## TASK TO CARRY OUT
Work through the data and report how many lines include the string "Christi", giving the number alone.

## Saved data entries

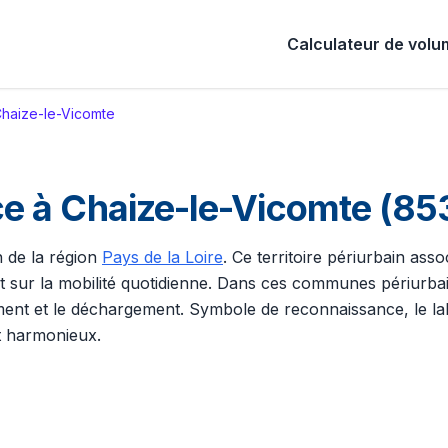
Calculateur de vol
Chaize-le-Vicomte
 à Chaize-le-Vicomte (8531
n de la région
Pays de la Loire
. Ce territoire périurbain ass
t sur la mobilité quotidienne. Dans ces communes périurb
ment et le déchargement. Symbole de reconnaissance, le label
t harmonieux.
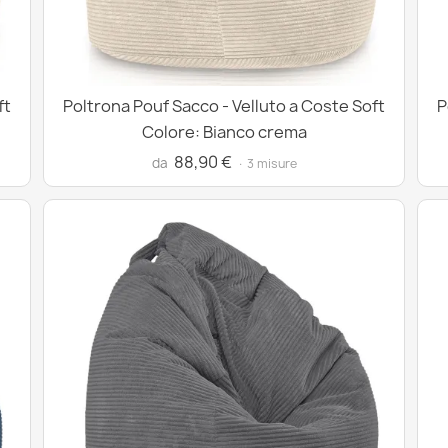
ft
Poltrona Pouf Sacco - Velluto a Coste Soft
P
Colore: Bianco crema
88,90 €
da
· 3 misure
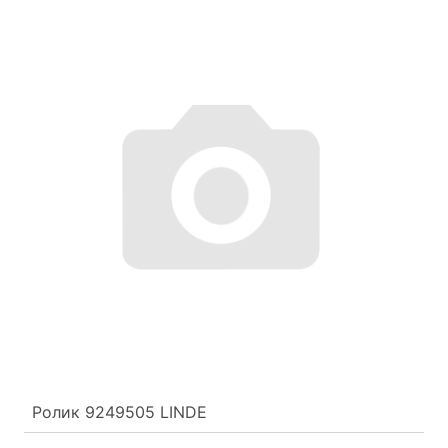
Ролик 9249505 LINDE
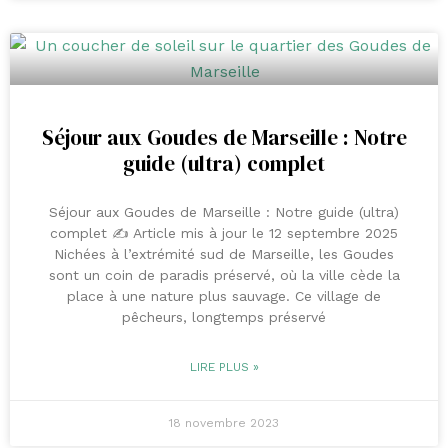
Séjour aux Goudes de Marseille : Notre
guide (ultra) complet
Séjour aux Goudes de Marseille : Notre guide (ultra)
complet ✍️ Article mis à jour le 12 septembre 2025
Nichées à l’extrémité sud de Marseille, les Goudes
sont un coin de paradis préservé, où la ville cède la
place à une nature plus sauvage. Ce village de
pêcheurs, longtemps préservé
LIRE PLUS »
18 novembre 2023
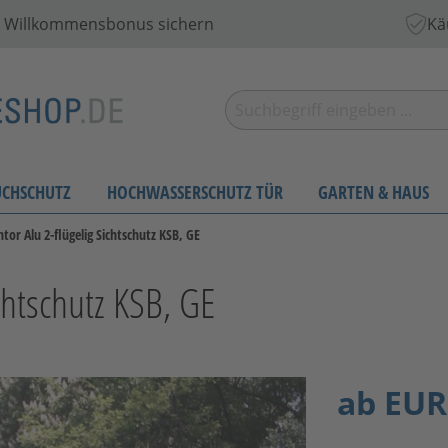
 € Willkommensbonus sichern
Kä
UCHSCHUTZ
HOCHWASSERSCHUTZ TÜR
GARTEN & HAUS
tor Alu 2-flügelig Sichtschutz KSB, GE
chtschutz KSB, GE
ab
EUR 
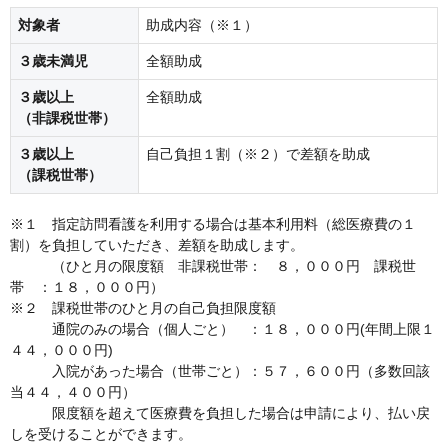
対象者
助成内容（※１）
３歳未満児
全額助成
３歳以上
全額助成
（非課税世帯）
３歳以上
自己負担１割（※２）で差額を助成
（課税世帯）
※１ 指定訪問看護を利用する場合は基本利用料（総医療費の１
割）を負担していただき、差額を助成します。
（ひと月の限度額 非課税世帯： ８，０００円 課税世
帯 ：１８，０００円）
※２ 課税世帯のひと月の自己負担限度額
通院のみの場合（個人ごと） ：１８，０００円(年間上限１
４４，０００円)
入院があった場合（世帯ごと）：５７，６００円（多数回該
当４４，４００円）
限度額を超えて医療費を負担した場合は申請により、払い戻
しを受けることができます。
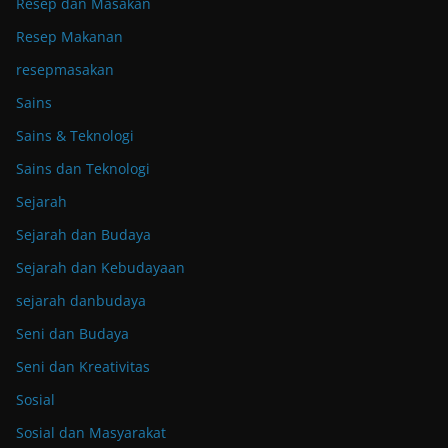
Resep dan Masakan
Resep Makanan
resepmasakan
Sains
Sains & Teknologi
Sains dan Teknologi
Sejarah
Sejarah dan Budaya
Sejarah dan Kebudayaan
sejarah danbudaya
Seni dan Budaya
Seni dan Kreativitas
Sosial
Sosial dan Masyarakat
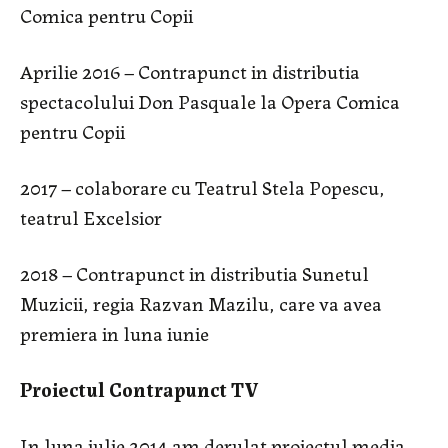
Comica pentru Copii
Aprilie 2016 – Contrapunct in distributia
spectacolului Don Pasquale la Opera Comica
pentru Copii
2017 – colaborare cu Teatrul Stela Popescu,
teatrul Excelsior
2018 – Contrapunct in distributia Sunetul
Muzicii, regia Razvan Mazilu, care va avea
premiera in luna iunie
Proiectul Contrapunct TV
In luna iulie 2014 am derulat proiectul media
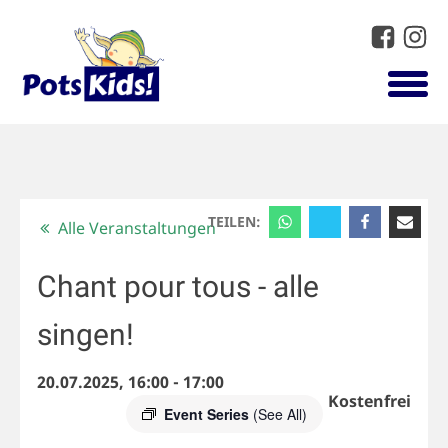
TEILEN:
Alle Veranstaltungen
Chant pour tous - alle
singen!
20.07.2025, 16:00
-
17:00
Kostenfrei
Event Series
(See All)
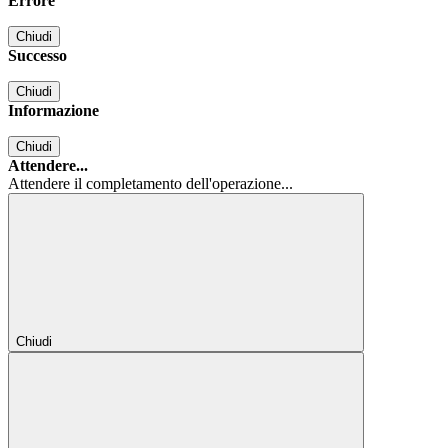
Errore
Chiudi
Successo
Chiudi
Informazione
Chiudi
Attendere...
Attendere il completamento dell'operazione...
Chiudi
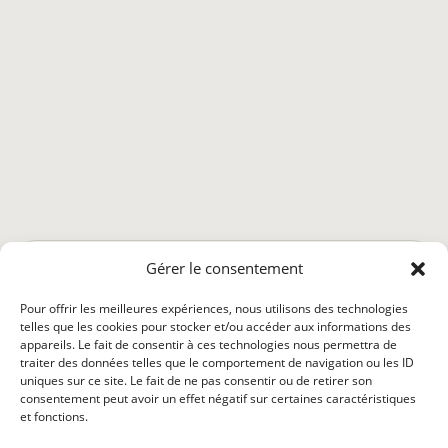
Gérer le consentement
astro.mantike.fr
Qui sommes nous ?
Abonnement
Déontologie
Pour offrir les meilleures expériences, nous utilisons des technologies
Conditions générales
Politique de confidentialité
telles que les cookies pour stocker et/ou accéder aux informations des
appareils. Le fait de consentir à ces technologies nous permettra de
Politique de cookies (UE)
Mentions légales
traiter des données telles que le comportement de navigation ou les ID
uniques sur ce site. Le fait de ne pas consentir ou de retirer son
consentement peut avoir un effet négatif sur certaines caractéristiques
et fonctions.
Ce site ne doit pas être considéré comme un substitut à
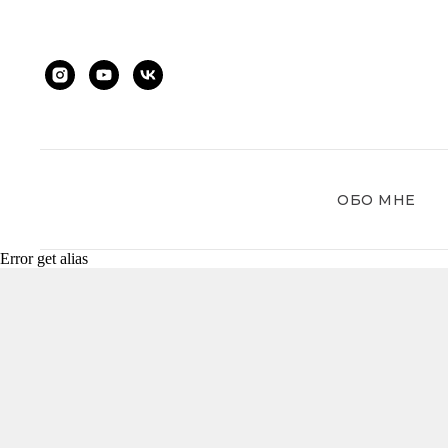
ОБО МНЕ
Error get alias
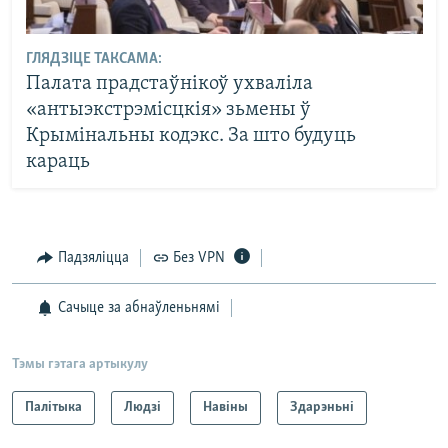
ГЛЯДЗІЦЕ ТАКСАМА:
Палата прадстаўнікоў ухваліла
«антыэкстрэмісцкія» зьмены ў
Крымінальны кодэкс. За што будуць
караць
Падзяліцца
Без VPN
Сачыце за абнаўленьнямі
Тэмы гэтага артыкулу
Палітыка
Людзі
Навіны
Здарэньні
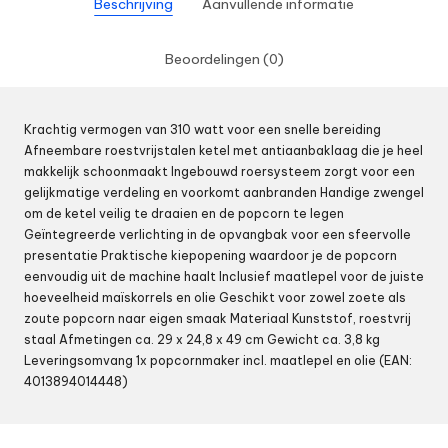
Beschrijving
Aanvullende informatie
Beoordelingen (0)
Krachtig vermogen van 310 watt voor een snelle bereiding
Afneembare roestvrijstalen ketel met antiaanbaklaag die je heel
makkelijk schoonmaakt Ingebouwd roersysteem zorgt voor een
gelijkmatige verdeling en voorkomt aanbranden Handige zwengel
om de ketel veilig te draaien en de popcorn te legen
Geïntegreerde verlichting in de opvangbak voor een sfeervolle
presentatie Praktische kiepopening waardoor je de popcorn
eenvoudig uit de machine haalt Inclusief maatlepel voor de juiste
hoeveelheid maïskorrels en olie Geschikt voor zowel zoete als
zoute popcorn naar eigen smaak Materiaal Kunststof, roestvrij
staal Afmetingen ca. 29 x 24,8 x 49 cm Gewicht ca. 3,8 kg
Leveringsomvang 1x popcornmaker incl. maatlepel en olie (EAN:
4013894014448)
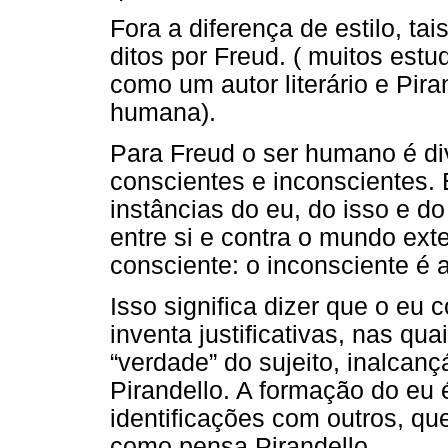
Fora a diferença de estilo, t
ditos por Freud. ( muitos est
como um autor literário e Pir
humana).
Para Freud o ser humano é di
conscientes e inconscientes.
instâncias do eu, do isso e d
entre si e contra o mundo ext
consciente: o inconsciente é a
Isso significa dizer que o eu 
inventa justificativas, nas qu
“verdade” do sujeito, inalcanç
Pirandello. A formação do eu 
identificações com outros, qu
como pensa Pirandello.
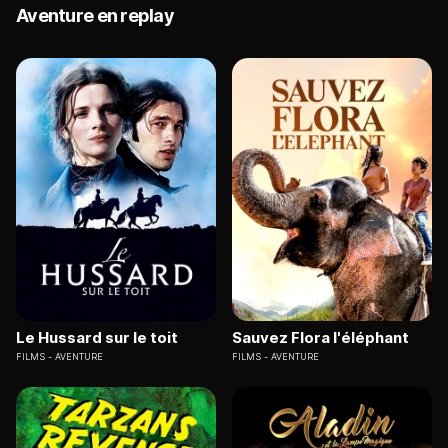
Aventure en replay
Le Hussard sur le toit
Sauvez Flora l'éléphant
FILMS
AVENTURE
FILMS
AVENTURE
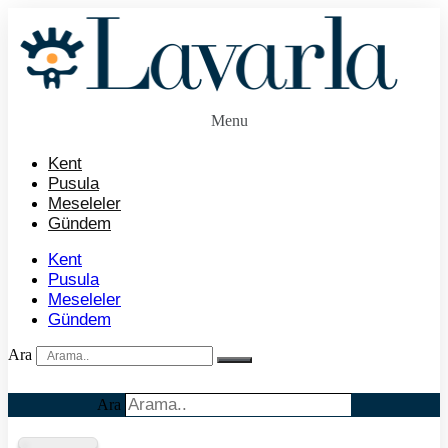
İçeriğe
atla
Menu
Kent
Pusula
Meseleler
Gündem
Kent
Pusula
Meseleler
Gündem
Ara
Ara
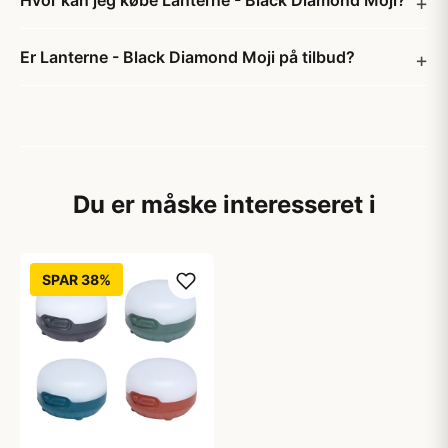
Hvor kan jeg købe Lanterne - Black Diamond Moji?
Er Lanterne - Black Diamond Moji på tilbud?
Du er måske interesseret i
SPAR 38%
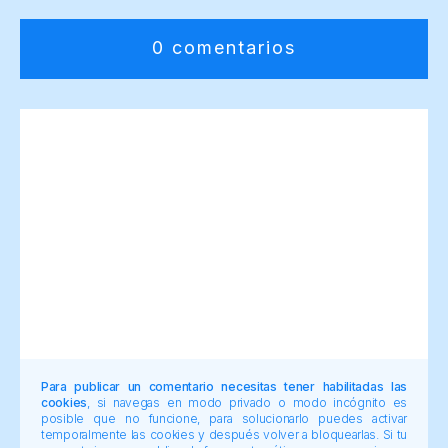
0 comentarios
Para publicar un comentario necesitas tener habilitadas las
cookies
, si navegas en modo privado o modo incógnito es
posible que no funcione, para solucionarlo puedes activar
temporalmente las cookies y después volver a bloquearlas. Si tu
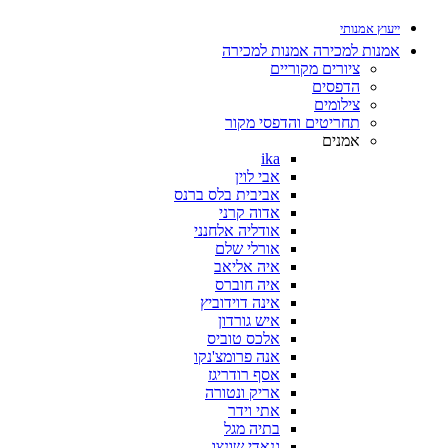
ייעוץ אמנותי
אמנות למכירה
אמנות למכירה
ציורים מקוריים
הדפסים
צילומים
תחריטים והדפסי מקור
אמנים
ika
אבי לוין
אביבית בלס ברנס
אדוה קרני
אודליה אלחנני
אורלי שלם
איה אליאב
איה חוברס
אינה דוידוביץ
איש גורדון
אלכס טוביס
אנה פרומצ'נקו
אסף רודריגז
אריק ונטורה
אתי וידר
בתיה מגל
גנאדי שונצו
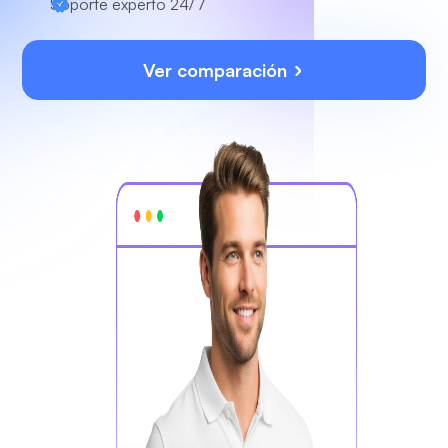
Soporte experto
24/7
Ver comparación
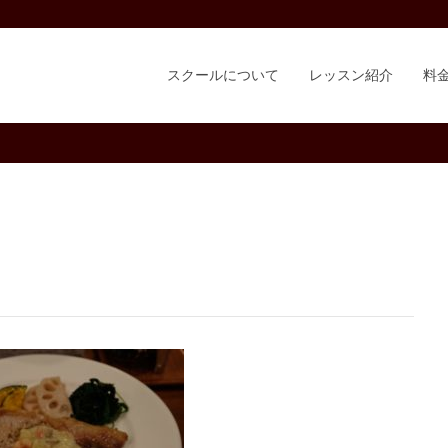
スクールについて
レッスン紹介
料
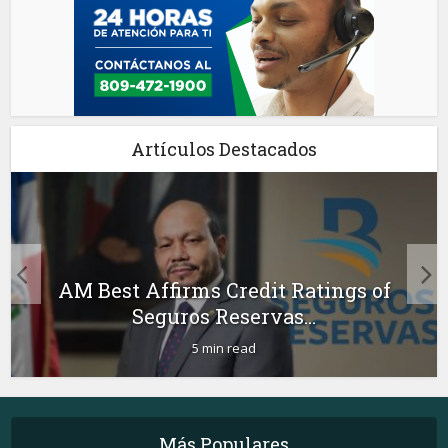
Artículos Destacados
AM Best Affirms Credit Ratings of
Seguros Reservas...
5 min read
Más Populares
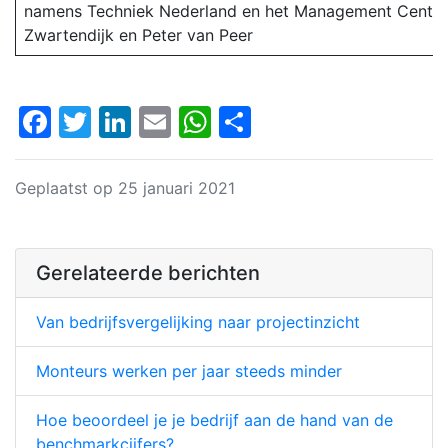
namens Techniek Nederland en het Management Centr
Zwartendijk en Peter van Peer
Facebook
Twitter
LinkedIn
Email
WhatsApp
Delen
Geplaatst op 25 januari 2021
Gerelateerde berichten
Van bedrijfsvergelijking naar projectinzicht
Monteurs werken per jaar steeds minder
Hoe beoordeel je je bedrijf aan de hand van de
benchmarkcijfers?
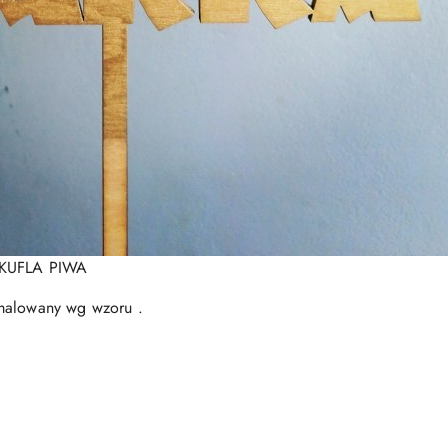
m KUFLA PIWA
omalowany wg wzoru .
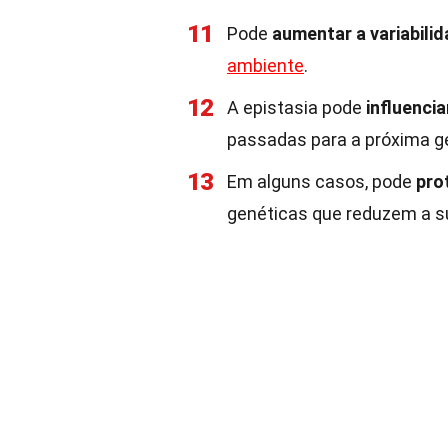
11
Pode
aumentar a variabili
ambiente
.
12
A epistasia pode
influencia
passadas para a próxima g
13
Em alguns casos, pode
pro
genéticas que reduzem a su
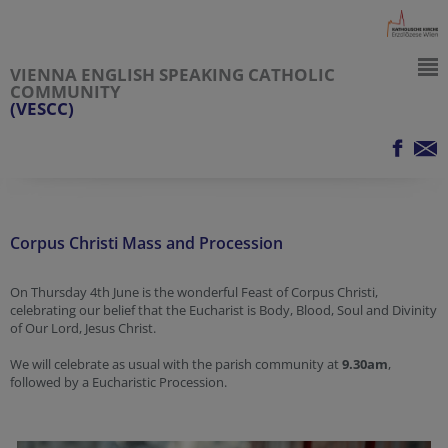
VIENNA ENGLISH SPEAKING CATHOLIC
COMMUNITY
(VESCC)
Corpus Christi Mass and Procession
On Thursday 4th June is the wonderful Feast of Corpus Christi,
celebrating our belief that the Eucharist is Body, Blood, Soul and Divinity
of Our Lord, Jesus Christ.
We will celebrate as usual with the parish community at
9.30am
,
followed by a Eucharistic Procession.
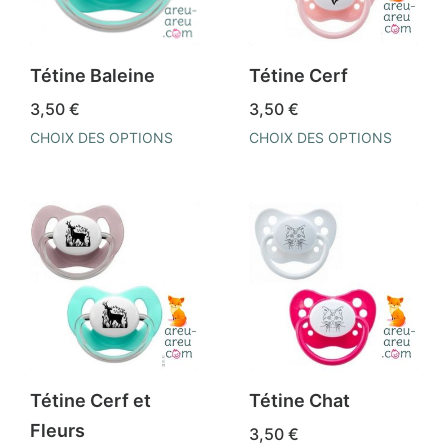
options
peuvent
être
Tétine Baleine
Tétine Cerf
choisies
3,50
€
3,50
€
sur
CHOIX DES OPTIONS
CHOIX DES OPTIONS
la
Ce
Ce
page
produit
produit
du
a
a
produit
plusieurs
plusieurs
variations.
variations.
Les
Les
options
options
peuvent
peuvent
être
être
Tétine Cerf et
Tétine Chat
choisies
choisies
Fleurs
3,50
€
sur
sur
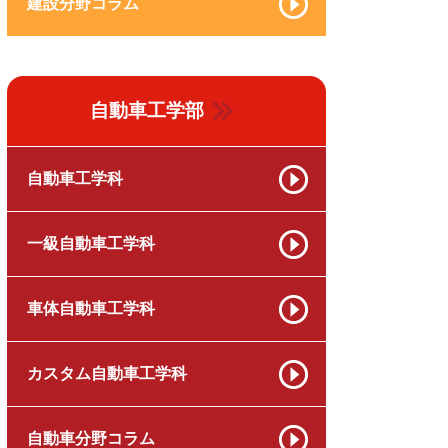
建設分野コラム
自動車工学部
自動車工学科
一級自動車工学科
車体自動車工学科
カスタム自動車工学科
自動車分野コラム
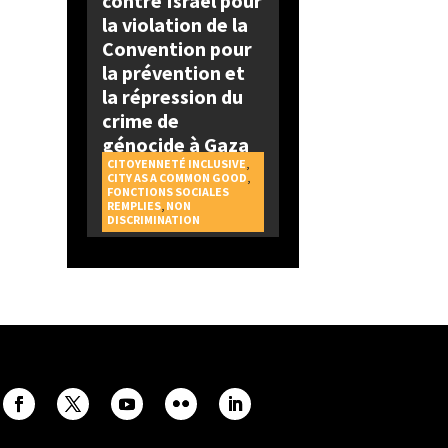
contre Israël pour
la violation de la
Convention pour
la prévention et
la répression du
crime de
génocide à Gaza
CITOYENNETÉ INCLUSIVE
,
CITY AS A COMMON GOOD
,
FONCTIONS SOCIALES
REMPLIES
,
NON
DISCRIMINATION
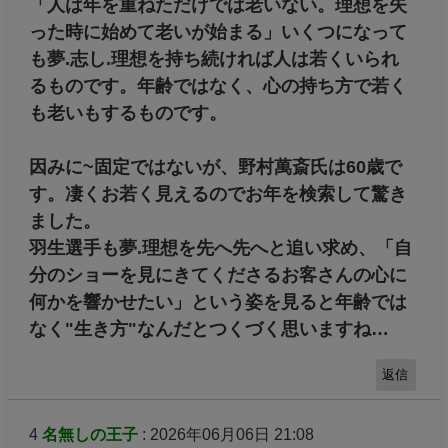
「人は年を重ねただけでは老いない。理想を失
った時に始めて老いが始まる」いくつになって
も夢.志し.理想を持ち続ければ人は若くいられ
るものです。年齢ではなく、心の持ち方で若く
も老いもするものです。
因みに~固定ではないが、野村萬斎氏は60歳で
す。凄くお若く見えるのでお年を検索して驚き
ました。
羽生選手も夢.理想を先へ先へと追い求め、「自
分のショーを見にきてくださるお客さんの心に
何かを響かせたい」という姿を見ると年齢では
なく"生き方"なんだとつくづく思いますね…
返信
4
名無しの王子
: 2026年06月06日 21:08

## RESPONSE BELOW
2